BEGIN Exercise materials

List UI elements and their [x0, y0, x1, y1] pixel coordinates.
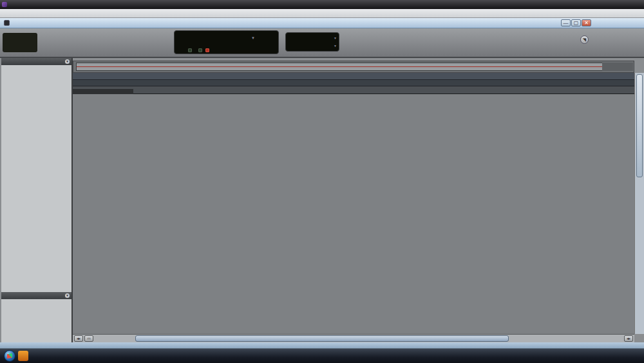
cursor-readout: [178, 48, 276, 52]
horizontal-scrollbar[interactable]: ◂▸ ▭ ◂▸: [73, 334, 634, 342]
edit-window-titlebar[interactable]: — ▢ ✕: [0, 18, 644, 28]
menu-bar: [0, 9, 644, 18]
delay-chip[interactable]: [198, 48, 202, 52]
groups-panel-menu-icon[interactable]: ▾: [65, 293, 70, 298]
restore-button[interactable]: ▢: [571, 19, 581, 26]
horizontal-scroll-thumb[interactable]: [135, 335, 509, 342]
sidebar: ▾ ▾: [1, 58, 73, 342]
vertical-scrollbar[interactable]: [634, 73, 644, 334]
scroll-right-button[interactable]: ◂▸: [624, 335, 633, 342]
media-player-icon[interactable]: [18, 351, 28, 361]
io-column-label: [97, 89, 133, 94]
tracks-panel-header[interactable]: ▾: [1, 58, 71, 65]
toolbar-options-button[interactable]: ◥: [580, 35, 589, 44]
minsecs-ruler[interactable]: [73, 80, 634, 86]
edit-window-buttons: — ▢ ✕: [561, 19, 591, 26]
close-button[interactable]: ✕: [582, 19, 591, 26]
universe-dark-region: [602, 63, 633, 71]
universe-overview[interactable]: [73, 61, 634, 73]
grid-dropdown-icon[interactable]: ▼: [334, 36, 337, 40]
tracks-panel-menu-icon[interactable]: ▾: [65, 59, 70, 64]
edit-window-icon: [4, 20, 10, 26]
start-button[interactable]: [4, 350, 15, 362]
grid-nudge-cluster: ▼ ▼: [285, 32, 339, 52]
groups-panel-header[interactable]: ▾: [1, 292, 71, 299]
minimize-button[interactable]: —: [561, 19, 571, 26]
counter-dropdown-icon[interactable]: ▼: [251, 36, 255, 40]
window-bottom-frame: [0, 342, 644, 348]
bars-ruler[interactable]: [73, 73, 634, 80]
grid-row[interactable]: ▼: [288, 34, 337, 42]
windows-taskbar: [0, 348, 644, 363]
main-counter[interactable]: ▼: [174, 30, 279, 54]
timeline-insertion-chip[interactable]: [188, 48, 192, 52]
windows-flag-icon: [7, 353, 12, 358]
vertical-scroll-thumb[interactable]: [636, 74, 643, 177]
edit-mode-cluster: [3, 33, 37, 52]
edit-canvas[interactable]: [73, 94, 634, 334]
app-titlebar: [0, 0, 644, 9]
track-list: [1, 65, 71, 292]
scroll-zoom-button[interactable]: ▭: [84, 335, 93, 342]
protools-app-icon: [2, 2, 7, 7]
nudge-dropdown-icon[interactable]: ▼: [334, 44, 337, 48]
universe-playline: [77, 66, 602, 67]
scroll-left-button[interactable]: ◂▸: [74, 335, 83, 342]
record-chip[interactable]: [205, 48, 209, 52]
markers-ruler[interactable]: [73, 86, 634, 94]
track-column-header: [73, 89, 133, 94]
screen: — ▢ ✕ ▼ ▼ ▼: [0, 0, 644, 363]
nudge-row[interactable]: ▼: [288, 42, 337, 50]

END Exercise materials
BEGIN Exercise materials

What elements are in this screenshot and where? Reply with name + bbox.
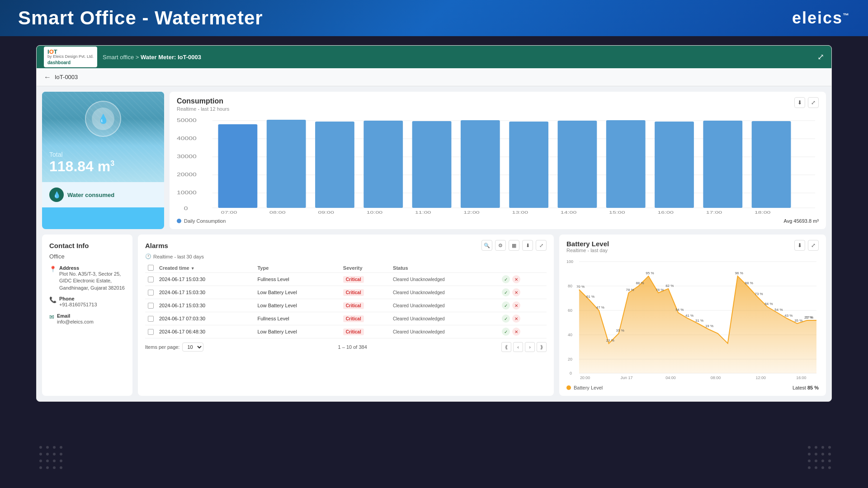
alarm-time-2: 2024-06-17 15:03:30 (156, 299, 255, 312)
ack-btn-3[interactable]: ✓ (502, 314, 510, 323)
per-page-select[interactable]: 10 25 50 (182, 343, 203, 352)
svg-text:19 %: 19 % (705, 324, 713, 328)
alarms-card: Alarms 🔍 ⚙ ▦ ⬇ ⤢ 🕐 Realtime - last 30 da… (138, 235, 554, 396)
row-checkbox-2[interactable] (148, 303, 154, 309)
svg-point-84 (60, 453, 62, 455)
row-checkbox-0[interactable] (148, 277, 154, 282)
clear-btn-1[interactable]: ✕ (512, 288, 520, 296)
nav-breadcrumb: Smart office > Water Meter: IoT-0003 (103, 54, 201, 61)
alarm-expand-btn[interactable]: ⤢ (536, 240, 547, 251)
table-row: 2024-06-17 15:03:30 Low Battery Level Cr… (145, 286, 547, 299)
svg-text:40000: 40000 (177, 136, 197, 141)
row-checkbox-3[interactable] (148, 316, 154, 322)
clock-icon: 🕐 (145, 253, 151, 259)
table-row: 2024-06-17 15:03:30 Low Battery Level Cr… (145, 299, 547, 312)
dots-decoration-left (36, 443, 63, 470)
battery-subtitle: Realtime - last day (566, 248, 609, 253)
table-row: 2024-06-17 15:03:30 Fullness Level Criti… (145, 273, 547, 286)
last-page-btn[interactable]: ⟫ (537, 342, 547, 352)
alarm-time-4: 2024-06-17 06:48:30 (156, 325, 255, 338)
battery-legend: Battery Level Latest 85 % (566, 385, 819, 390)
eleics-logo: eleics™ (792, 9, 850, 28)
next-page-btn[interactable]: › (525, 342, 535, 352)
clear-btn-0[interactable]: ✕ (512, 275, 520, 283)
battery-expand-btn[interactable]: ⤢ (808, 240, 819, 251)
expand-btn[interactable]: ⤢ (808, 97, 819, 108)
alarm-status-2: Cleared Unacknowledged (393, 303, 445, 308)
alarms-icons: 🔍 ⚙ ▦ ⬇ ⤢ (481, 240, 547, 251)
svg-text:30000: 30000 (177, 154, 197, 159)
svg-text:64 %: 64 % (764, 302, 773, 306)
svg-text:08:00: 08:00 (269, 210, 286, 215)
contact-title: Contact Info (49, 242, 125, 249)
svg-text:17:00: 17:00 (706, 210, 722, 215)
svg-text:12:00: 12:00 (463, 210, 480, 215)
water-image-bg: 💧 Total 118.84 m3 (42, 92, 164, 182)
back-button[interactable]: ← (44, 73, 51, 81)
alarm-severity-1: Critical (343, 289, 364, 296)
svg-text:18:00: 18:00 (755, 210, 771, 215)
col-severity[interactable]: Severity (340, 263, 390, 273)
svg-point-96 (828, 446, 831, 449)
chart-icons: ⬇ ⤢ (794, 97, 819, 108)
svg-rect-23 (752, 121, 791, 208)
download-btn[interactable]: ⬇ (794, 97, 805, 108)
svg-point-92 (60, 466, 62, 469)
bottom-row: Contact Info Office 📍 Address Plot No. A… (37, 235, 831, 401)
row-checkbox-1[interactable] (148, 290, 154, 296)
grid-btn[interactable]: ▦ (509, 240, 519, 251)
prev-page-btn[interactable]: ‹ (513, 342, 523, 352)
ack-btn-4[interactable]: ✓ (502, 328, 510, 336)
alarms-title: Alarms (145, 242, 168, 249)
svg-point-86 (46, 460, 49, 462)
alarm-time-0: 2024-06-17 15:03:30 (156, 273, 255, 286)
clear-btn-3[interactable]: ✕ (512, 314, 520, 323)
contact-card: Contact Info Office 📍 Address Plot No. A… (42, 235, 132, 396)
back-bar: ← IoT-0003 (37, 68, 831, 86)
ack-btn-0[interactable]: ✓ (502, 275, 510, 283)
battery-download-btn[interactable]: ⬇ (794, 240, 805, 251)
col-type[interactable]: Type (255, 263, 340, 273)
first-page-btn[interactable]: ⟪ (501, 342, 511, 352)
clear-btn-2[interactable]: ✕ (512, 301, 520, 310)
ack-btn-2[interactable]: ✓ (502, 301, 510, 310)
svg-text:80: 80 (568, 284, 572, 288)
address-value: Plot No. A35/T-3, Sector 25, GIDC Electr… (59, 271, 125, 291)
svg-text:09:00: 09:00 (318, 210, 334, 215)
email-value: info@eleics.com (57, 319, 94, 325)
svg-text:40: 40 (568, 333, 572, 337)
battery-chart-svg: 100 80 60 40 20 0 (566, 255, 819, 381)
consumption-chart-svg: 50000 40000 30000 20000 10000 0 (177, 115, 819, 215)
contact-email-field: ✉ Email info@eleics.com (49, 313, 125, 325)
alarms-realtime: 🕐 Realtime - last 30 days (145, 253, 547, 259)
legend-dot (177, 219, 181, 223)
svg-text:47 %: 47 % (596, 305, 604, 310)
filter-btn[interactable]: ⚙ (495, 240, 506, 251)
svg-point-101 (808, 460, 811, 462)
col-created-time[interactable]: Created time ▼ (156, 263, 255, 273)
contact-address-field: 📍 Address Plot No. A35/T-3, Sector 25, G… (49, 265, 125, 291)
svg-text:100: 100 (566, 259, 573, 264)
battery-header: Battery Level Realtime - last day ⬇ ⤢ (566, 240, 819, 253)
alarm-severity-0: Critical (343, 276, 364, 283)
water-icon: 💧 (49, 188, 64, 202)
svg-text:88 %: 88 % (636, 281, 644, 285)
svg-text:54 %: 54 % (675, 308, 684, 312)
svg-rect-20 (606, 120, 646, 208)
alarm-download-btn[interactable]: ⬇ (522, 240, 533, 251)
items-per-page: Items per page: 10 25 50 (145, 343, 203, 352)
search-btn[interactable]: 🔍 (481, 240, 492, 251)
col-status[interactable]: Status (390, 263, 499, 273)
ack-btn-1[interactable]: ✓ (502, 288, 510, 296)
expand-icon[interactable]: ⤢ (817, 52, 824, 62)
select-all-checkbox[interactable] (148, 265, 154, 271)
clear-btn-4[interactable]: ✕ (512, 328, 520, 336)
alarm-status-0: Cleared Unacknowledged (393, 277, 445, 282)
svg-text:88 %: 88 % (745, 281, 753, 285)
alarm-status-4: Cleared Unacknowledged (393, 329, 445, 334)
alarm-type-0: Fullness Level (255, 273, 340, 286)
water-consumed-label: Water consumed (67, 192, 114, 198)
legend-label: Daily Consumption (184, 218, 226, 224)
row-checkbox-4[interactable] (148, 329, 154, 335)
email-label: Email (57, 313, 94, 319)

END Exercise materials
BEGIN Exercise materials

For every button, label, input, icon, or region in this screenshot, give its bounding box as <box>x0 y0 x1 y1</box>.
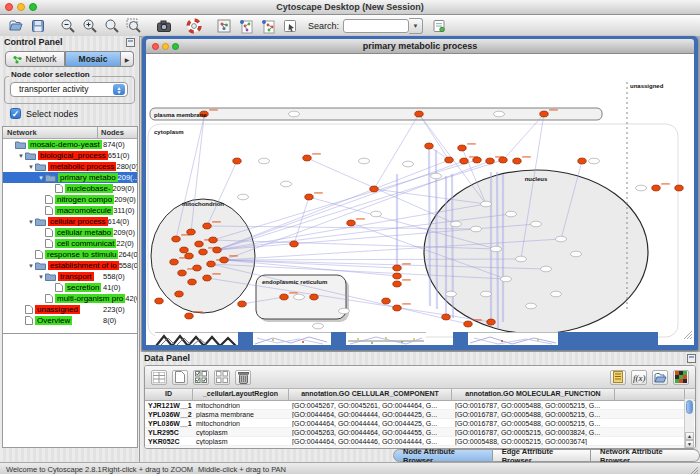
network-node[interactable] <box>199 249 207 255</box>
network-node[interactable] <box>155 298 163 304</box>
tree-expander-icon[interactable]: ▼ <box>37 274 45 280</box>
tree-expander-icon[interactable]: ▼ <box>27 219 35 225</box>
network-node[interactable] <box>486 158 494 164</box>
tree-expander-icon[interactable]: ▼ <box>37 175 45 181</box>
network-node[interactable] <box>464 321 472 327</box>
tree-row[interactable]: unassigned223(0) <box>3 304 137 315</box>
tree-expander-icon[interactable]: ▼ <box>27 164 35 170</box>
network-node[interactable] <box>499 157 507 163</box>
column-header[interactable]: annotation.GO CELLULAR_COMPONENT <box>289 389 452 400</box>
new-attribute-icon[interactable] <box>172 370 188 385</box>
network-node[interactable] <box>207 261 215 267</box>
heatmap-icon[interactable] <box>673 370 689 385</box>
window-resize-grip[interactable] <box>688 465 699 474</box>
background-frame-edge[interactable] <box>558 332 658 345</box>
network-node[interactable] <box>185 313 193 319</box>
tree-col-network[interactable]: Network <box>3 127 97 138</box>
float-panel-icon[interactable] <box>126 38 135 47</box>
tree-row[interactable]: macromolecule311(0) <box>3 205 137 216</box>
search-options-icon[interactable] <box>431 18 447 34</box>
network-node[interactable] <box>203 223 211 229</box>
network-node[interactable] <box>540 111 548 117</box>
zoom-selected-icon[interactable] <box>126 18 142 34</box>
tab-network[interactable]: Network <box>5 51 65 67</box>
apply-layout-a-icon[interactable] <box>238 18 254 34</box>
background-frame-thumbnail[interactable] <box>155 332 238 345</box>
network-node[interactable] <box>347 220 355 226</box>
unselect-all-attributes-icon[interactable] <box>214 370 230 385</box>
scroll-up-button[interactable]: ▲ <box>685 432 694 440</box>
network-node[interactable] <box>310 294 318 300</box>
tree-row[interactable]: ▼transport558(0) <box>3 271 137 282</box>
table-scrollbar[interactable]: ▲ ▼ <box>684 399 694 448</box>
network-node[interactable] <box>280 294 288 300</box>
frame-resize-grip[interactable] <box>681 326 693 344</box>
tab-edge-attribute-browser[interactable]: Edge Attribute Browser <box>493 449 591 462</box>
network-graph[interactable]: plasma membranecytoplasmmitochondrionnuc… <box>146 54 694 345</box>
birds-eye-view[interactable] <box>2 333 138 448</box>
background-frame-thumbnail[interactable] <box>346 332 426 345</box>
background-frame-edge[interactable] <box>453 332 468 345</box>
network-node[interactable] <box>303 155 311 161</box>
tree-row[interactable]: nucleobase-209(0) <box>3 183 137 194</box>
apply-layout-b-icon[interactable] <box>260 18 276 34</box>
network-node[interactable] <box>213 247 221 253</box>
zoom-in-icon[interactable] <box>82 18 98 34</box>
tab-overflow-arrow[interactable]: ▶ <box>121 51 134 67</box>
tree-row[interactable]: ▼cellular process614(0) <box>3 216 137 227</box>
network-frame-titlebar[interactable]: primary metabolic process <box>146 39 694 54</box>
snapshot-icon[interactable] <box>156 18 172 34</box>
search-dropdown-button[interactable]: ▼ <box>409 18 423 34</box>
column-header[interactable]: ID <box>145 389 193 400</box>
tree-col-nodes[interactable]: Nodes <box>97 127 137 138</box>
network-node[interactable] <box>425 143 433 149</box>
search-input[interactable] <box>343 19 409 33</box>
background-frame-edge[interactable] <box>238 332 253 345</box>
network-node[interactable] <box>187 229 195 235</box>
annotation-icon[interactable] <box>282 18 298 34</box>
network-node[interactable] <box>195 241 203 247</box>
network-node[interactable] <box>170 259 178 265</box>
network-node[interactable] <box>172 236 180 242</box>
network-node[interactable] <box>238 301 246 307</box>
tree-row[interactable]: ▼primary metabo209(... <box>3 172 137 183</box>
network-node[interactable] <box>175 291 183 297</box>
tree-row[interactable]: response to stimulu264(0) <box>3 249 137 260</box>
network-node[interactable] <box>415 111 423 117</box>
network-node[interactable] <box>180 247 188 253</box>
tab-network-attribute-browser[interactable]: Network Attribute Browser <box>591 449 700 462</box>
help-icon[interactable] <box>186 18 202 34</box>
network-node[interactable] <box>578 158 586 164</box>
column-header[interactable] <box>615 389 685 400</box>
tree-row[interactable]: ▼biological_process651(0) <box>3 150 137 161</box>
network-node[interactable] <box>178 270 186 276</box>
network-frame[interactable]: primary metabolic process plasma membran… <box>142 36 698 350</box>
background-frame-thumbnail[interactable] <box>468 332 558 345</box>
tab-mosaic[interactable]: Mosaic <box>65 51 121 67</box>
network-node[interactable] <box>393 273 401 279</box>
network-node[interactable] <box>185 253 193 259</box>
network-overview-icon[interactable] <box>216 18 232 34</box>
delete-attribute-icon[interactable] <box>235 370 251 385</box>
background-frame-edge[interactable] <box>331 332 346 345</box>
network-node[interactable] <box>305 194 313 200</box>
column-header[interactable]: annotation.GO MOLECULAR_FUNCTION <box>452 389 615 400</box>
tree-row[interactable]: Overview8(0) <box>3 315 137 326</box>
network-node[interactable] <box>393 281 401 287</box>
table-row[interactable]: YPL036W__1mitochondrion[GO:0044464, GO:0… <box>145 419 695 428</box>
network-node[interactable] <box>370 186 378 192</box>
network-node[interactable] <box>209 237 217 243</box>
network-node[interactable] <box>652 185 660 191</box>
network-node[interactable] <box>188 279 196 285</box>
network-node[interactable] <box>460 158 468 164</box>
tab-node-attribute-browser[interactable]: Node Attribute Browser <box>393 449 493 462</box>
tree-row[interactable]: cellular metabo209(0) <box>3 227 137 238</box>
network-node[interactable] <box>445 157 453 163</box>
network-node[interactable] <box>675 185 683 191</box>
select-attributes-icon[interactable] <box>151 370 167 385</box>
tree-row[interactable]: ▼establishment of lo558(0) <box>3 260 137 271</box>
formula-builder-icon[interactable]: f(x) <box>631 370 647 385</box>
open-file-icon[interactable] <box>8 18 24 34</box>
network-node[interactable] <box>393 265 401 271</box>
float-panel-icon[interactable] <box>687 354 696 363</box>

END Exercise materials

Pick out and copy the lines of the entries that hold the string "grip".

window-resize-grip[interactable] <box>688 465 699 474</box>
frame-resize-grip[interactable] <box>681 326 693 344</box>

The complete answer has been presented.